Solus Christus, or "only Christ", excludes priests as necessary for sacraments, teaching that Christ is the only mediator between God and man, and that there is salvation through no other. For this reason, the phrase is sometimes rendered in the ablative case, solo Christo, meaning that salvation is "by Christ alone".

With regard to Lutheran theology, while rejecting all other mediators between God and man, classical Lutheranism continues to honor the memory of the Virgin Mary and other exemplary saints. This principle rejects sacerdotalism, the belief that there are no sacraments in the church without the services of priests ordained by apostolic succession. Martin Luther taught the "general priesthood of the baptized", which was modified in later Lutheranism and classical Protestant theology into "the priesthood of all believers", denying the exclusive use of the title "priest" (Latin sacerdos) to the clergy. This principle does not deny the office of the priest, responsible for the public proclamation of the Gospel and the administration of the sacraments. In this way, Luther in his Small Catechism could speak of the role of "a confessor" to confer sacramental absolution on a penitent; the section in this catechism known as "The Office of the Keys" (not written by Luther but added with his approval) identifies the "called ministers of Christ" as being the ones who exercise the binding and loosing of absolution and excommunication through Law and Gospel ministry.

This binding and loosing is laid out in the Lutheran formula of holy absolution: the "called and ordained servant of the Word" forgives the penitents' sins, speaking Christ's words of forgiveness: "I forgive you all your sins", without any addition of penances or satisfactions and not as an interceding or mediating "priest", but "by virtue of [his] office as a called and ordained servant of the Word" and "in the stead and by the command of [his] Lord Jesus Christ". In this tradition, absolution reconciles the penitent with God directly through faith in Christ's forgiveness, rather than with the priest and the church as mediating entities between the penitent and God.

===Solo verbo (by the Word only)===
Solo verbo, or "by the Word only", is the idea that justification, i.e. the restoration of the relationship between God and humans, is "communicated only as a verbal act, including the sacraments as the visible word". Solo verbo subsumes sola scriptura to an extent.

God will not deal with us except through His external Word and Sacrament, and whatever proudly introduces itself as the Spirit instead of the Word and Sacrament is the very devil.
— Smalcald Articles

==The five solae==
Metz asserted Christus solus as Luther's summary of the common three solae of sola scriptura, solo gratia, and solo fide, but that John Calvin's theology added soli Deo gloria.

===Soli Deo gloria ("glory to God alone")===

Soli Deo gloria, or "glory to God alone", stands in opposition to the veneration of Mary, the saints, and angels.
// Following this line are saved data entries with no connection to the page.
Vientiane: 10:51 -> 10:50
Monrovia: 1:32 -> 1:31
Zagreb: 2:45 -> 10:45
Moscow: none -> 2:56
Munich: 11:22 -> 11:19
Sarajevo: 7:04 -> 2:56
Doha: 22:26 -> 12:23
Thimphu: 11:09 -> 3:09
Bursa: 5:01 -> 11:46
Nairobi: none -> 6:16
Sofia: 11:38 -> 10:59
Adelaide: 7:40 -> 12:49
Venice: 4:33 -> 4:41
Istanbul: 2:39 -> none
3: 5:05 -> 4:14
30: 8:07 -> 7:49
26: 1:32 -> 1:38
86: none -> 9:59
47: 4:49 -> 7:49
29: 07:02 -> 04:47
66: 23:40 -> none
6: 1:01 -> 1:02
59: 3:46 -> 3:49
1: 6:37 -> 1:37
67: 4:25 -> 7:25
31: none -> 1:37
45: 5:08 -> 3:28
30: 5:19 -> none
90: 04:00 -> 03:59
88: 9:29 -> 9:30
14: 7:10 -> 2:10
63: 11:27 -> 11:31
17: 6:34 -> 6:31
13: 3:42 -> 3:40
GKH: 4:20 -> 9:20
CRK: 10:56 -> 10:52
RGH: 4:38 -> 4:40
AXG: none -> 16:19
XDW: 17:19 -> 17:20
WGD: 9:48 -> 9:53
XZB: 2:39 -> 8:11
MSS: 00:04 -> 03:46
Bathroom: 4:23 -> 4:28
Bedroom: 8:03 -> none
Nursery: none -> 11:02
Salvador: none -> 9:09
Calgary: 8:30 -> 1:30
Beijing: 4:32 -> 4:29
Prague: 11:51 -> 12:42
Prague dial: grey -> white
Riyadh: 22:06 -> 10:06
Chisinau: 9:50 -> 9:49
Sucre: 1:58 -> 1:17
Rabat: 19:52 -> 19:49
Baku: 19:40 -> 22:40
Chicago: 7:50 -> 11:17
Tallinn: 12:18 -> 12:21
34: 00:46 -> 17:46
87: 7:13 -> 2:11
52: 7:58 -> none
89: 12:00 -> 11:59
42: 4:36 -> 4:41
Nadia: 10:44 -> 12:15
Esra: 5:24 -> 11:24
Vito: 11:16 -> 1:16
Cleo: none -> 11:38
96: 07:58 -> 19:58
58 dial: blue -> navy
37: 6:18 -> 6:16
According to Soli Deo gloria, all glory is for God alone, since salvation is accomplished solely through Gods will and action - not only the atonement of Jesus on the cross, but also the gift of faith in that atonement, created in the believer by the Holy Spirit. Some Reformers believed that human beings - even saints canonized by the Roman Catholic Church, the popes, and the ecclesiastical hierarchy - are not worthy of the glory that was accorded them; that is, one should not exalt humans for their good works, but rather praise and give glory to God.

==Additional solae==
More recently, certain scholars have suggested that there should be additional solae on the list:

- Sola ecclesia ("the Church alone"),
- Sola caritas ("Charitable-love alone") and
- Solu Spiritu (In the "Spirit alone").

At the other end of the spectrum, emerging from the Imiaslavie and Primitive Catholicism streams, some Christians now affirm the "Sōlum Nōmen" position that the Holy "Name Alone" is All-sufficient, based upon the insight Jesus is "the one name that contains everything".